### TASK DETAILS
Whenever the word "gennaio" turns up in a line of the data below, copy that line.

(Source records)
"""

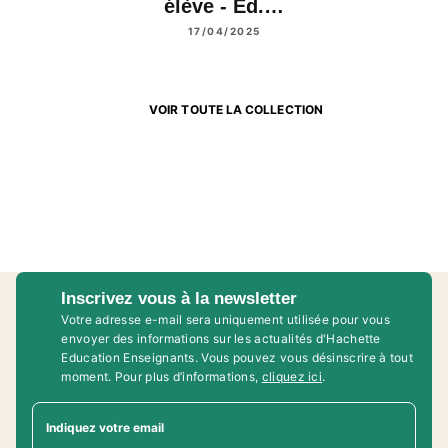
élève - Ed.…
17/04/2025
VOIR TOUTE LA COLLECTION
Inscrivez vous à la newsletter
Votre adresse e-mail sera uniquement utilisée pour vous
envoyer des informations sur les actualités d'Hachette
Education Enseignants. Vous pouvez vous désinscrire à tout
moment. Pour plus d’informations,
cliquez ici
.
Indiquez votre email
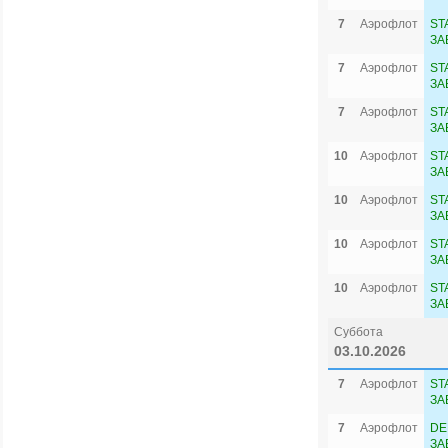
7
Аэрофлот
ST
ЗА
7
Аэрофлот
ST
ЗА
7
Аэрофлот
ST
ЗА
10
Аэрофлот
ST
ЗА
10
Аэрофлот
ST
ЗА
10
Аэрофлот
ST
ЗА
10
Аэрофлот
ST
ЗА
Суббота
03.10.2026
7
Аэрофлот
ST
ЗА
7
Аэрофлот
DE
ЗА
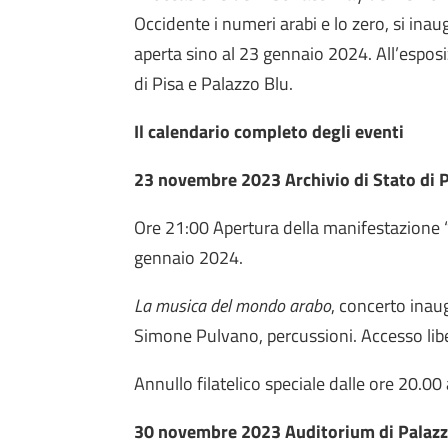
Occidente i numeri arabi e lo zero, si inau
aperta sino al 23 gennaio 2024. All’esposi
di Pisa e Palazzo Blu.
Il calendario completo degli eventi
23 novembre 2023 Archivio di Stato di P
Ore 21:00
Apertura della manifestazione 
gennaio 2024.
La musica del mondo arabo
, concerto inau
Simone Pulvano, percussioni. Accesso li
Annullo filatelico speciale dalle ore 20.00 
30 novembre 2023 Auditorium di Palazz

"""

### TASK ANSWER
aperta sino al 23 gennaio 2024. All’esposi
gennaio 2024.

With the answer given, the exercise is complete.